=== Prompt ===
Print the data exactly as written, but leave out each picture.

=== Given records ===

★ ★ ★ ★

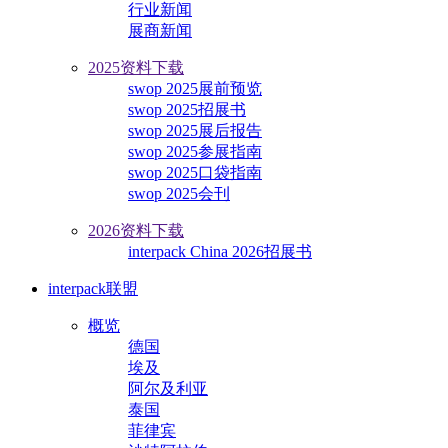
行业新闻
展商新闻
2025资料下载
swop 2025展前预览
swop 2025招展书
swop 2025展后报告
swop 2025参展指南
swop 2025口袋指南
swop 2025会刊
2026资料下载
interpack China 2026招展书
interpack联盟
概览
德国
埃及
阿尔及利亚
泰国
菲律宾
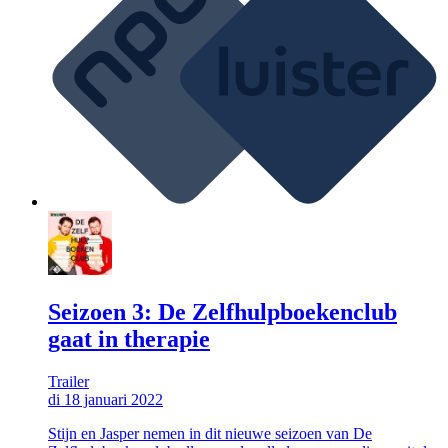
Seizoen 3: De Zelfhulpboekenclub
gaat in therapie
Trailer
di 18 januari 2022
Stijn en Jasper nemen in dit nieuwe seizoen van De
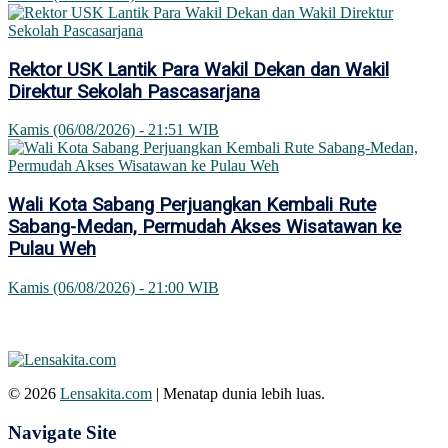
Rektor USK Lantik Para Wakil Dekan dan Wakil
Direktur Sekolah Pascasarjana
Kamis (06/08/2026) - 21:51 WIB
Wali Kota Sabang Perjuangkan Kembali Rute
Sabang-Medan, Permudah Akses Wisatawan ke
Pulau Weh
Kamis (06/08/2026) - 21:00 WIB
© 2026
Lensakita.com
| Menatap dunia lebih luas.
Navigate Site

★ ★ ★ ★

=== Result of this task ===
行业新闻
展商新闻
2025资料下载
swop 2025展前预览
swop 2025招展书
swop 2025展后报告
swop 2025参展指南
swop 2025口袋指南
swop 2025会刊
2026资料下载
interpack China 2026招展书
interpack联盟
概览
德国
埃及
阿尔及利亚
泰国
菲律宾
Seizoen 3: De Zelfhulpboekenclub
gaat in therapie
Trailer
di 18 januari 2022
Stijn en Jasper nemen in dit nieuwe seizoen van De
Rektor USK Lantik Para Wakil Dekan dan Wakil
Direktur Sekolah Pascasarjana
Kamis (06/08/2026) - 21:51 WIB
Wali Kota Sabang Perjuangkan Kembali Rute
Sabang-Medan, Permudah Akses Wisatawan ke
Pulau Weh
Kamis (06/08/2026) - 21:00 WIB
© 2026
Lensakita.com
| Menatap dunia lebih luas.
Navigate Site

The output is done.